Like most on Capul, Reuben is Roman Catholic. The translation work lit a fire under his faith, and he wanted to know how he could help others find the same renewal in Jesus Christ. Sawang is a mixed religious environment. Because of its remoteness, the priests don’t often get there (I’ll find out why first hand in a few minutes), so the religious life of the village has splintered into Catholics, Seventh Day Adventists, Jehovah’s Witnesses, and a couple varieties of Pentacostals. (I tell him about my dad’s home town in central Arkansas, where there were at least thirty churches for about 2,000 people. Reuben laughs: it is the same!). So about five years ago, Reuben began to make daily visits to the village. He started a sustainable farming project on land the Center had purchased nearby, and as they saw him go there every day, they became curious. The Center built a hermitage up the hill from the beach, and Reuben moved in, which gave him access to the village’s daily life. Soon he was teaching this new way of farming and talking a lot about Jesus while he taught. Then he began to offer Bible study.

The Beach near Sawang

Gradually people came to him from every church. He reassured their pastors that he was not in the business of wooing them to a particular sect, and as they saw the benefits for their people, they supported him. Eventually he had several study groups going, including a group for elementary-age children and a group preparing Catholic kids for confirmation, as well as the ongoing farming project. Reuben recently got married, so has been unable to get over to Sawang regularly the past several months, but much of the work is now strong enough so that the people are continuing it on their own.

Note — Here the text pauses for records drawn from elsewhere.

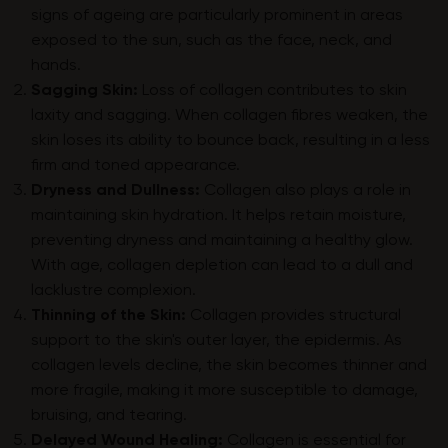
signs of ageing are particularly prominent in areas
exposed to the sun, such as the face, neck, and
hands.
Sagging Skin:
Loss of collagen contributes to skin
laxity and sagging. When collagen fibres weaken, the
skin loses its ability to bounce back, resulting in a less
firm and toned appearance.
Dryness and Dullness:
Collagen also plays a role in
maintaining skin hydration. It helps retain moisture,
preventing dryness and maintaining a healthy glow.
With age, collagen depletion can lead to a dull and
lacklustre complexion.
Thinning of the Skin:
Collagen provides structural
support to the skin's outer layer, the epidermis. As
collagen levels decline, the skin becomes thinner and
more fragile, making it more susceptible to damage,
bruising, and tearing.
Delayed Wound Healing:
Collagen is essential for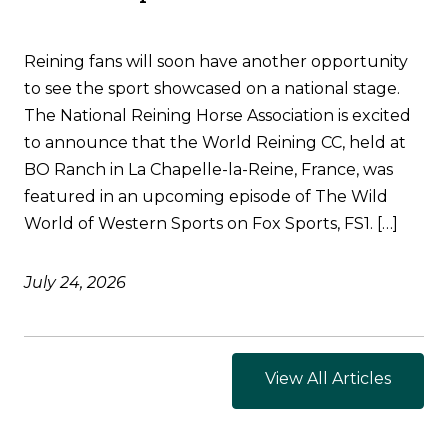
Reining fans will soon have another opportunity
to see the sport showcased on a national stage.
The National Reining Horse Association is excited
to announce that the World Reining CC, held at
BO Ranch in La Chapelle-la-Reine, France, was
featured in an upcoming episode of The Wild
World of Western Sports on Fox Sports, FS1. […]
July 24, 2026
View All Articles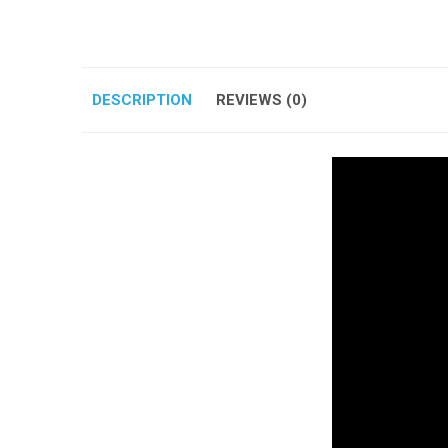
DESCRIPTION
REVIEWS (0)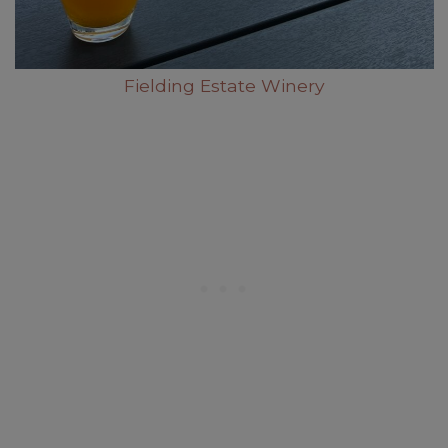
Fielding Estate Winery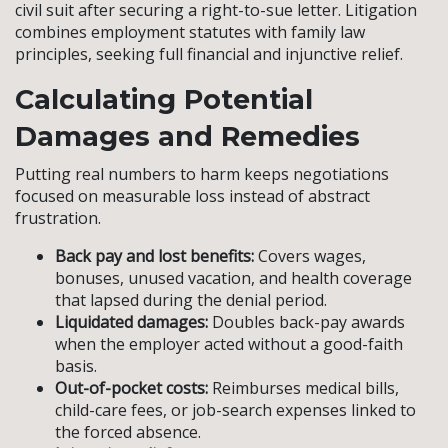
civil suit after securing a right-to-sue letter. Litigation
combines employment statutes with family law
principles, seeking full financial and injunctive relief.
Calculating Potential
Damages and Remedies
Putting real numbers to harm keeps negotiations
focused on measurable loss instead of abstract
frustration.
Back pay and lost benefits:
Covers wages,
bonuses, unused vacation, and health coverage
that lapsed during the denial period.
Liquidated damages:
Doubles back-pay awards
when the employer acted without a good-faith
basis.
Out-of-pocket costs:
Reimburses medical bills,
child-care fees, or job-search expenses linked to
the forced absence.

From the ridgeline we start to descend a trail on the other side. It is rough and slippery, full of glass-like volcanic rocks (how does he do this in flip-flops), and we pass through an area that Reuben says gets very marshy in typhoon season, though it is not bad now. We pass through a grove of bamboo thirty feet tall and thicker than my arm; we meet a farmer and pause for the coconut break I have described, walk along a lovely stream past a series of little falls and soon we are in Sawang.

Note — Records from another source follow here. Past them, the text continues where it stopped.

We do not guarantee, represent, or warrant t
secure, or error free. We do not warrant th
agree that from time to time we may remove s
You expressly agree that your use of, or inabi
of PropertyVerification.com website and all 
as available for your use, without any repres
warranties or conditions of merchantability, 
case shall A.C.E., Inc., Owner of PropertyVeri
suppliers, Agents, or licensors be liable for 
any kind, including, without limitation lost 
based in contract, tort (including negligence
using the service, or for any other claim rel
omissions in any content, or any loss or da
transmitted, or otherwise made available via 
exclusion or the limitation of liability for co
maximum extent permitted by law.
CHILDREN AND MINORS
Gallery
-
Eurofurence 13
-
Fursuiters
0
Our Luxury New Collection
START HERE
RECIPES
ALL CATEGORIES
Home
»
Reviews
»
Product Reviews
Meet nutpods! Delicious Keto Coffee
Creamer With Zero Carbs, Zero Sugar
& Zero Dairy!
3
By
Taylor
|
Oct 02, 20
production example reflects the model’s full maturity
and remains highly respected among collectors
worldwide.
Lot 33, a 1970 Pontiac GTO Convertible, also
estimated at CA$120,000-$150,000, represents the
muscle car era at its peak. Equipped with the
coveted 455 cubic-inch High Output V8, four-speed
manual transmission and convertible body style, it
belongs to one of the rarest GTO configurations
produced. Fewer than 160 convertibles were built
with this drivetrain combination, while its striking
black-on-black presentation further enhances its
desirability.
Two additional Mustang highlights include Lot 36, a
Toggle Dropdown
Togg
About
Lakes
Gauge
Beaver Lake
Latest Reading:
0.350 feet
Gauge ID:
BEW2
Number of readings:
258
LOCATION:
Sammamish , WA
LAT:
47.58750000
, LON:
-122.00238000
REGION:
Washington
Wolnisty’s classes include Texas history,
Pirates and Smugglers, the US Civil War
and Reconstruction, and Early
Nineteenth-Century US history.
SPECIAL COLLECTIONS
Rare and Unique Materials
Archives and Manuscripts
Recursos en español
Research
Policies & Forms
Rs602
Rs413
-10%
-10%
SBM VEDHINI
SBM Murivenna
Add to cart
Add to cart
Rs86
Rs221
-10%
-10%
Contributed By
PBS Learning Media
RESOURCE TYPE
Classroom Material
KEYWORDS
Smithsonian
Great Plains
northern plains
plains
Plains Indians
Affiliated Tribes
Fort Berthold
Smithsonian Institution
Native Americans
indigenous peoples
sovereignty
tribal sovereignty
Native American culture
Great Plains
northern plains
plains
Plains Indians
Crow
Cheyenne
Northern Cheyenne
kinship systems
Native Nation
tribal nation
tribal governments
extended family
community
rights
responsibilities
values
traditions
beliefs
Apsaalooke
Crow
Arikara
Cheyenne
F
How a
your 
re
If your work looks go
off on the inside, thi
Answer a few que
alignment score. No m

We talk with some of Reuben’s friends, look at a large canoe being built by a protege of Marc’s, then take an outrigger to the white-sand pocket beach on the land the Center owns. Marc’s hope is one day to have a Bible camp and retreat center there, though at the moment the only building is the hermitage. We have a swim in the glorious water, and about an hour later after a trip by canoe and motorcycle, we are back in Capul.

Blessing the Library

I spend some of the afternoon putting together a service for the blessing of the library that evening (prayers in English, psalm and readings in Inabaknon). Mercy and Pantit come by to be our guides for a motorcycle trip out to the northern tip of the island. There is an old lighthouse, still in use, and the remains of a Japanese gun emplacement. The sunset is beautiful,

And Also With Yinz!

and we are back at the center just as people are arriving for the celebration.

Abaknons know how to party as well as they pray. The blessing liturgy is reverent and efficient, and as I break out the holy water the assembly breaks out in spontaneous song, praising God as we go from room to room throwing holy water everywhere. By the time I get out of my rochet and chimere, the library is ready for dancing: two courtship dances, the first stately, the second wild, take us all back to the period of the Spaniards. Then a blessing, and dinner is served: lechon,

Lechon!

the classic slow roasted piglet served whole, with a variety of local dishes. Marc and I eat with the mayor and the principal of the high school. At the end, I am asked to give a benediction, which I do. I am aware this is an important moment in the life of this community and their priest.

By the time the party breaks up, and we all say our goodbyes, it is way past my bedtime. I am well-filled, well-danced, well-prayed. As I head to bed, Marc says with a grin, Make sure you tell them in Pittsburgh how we suffer out here in the field. I promise him I will.

I say my prayers, as has become my custom, while falling asleep. And the last thing I hear?

Uh-oh. Uh-oh.

Sunset on Capul

 

Pause.

Uh-oh.

Don’t worry, I whisper to my scaly friend. God is good.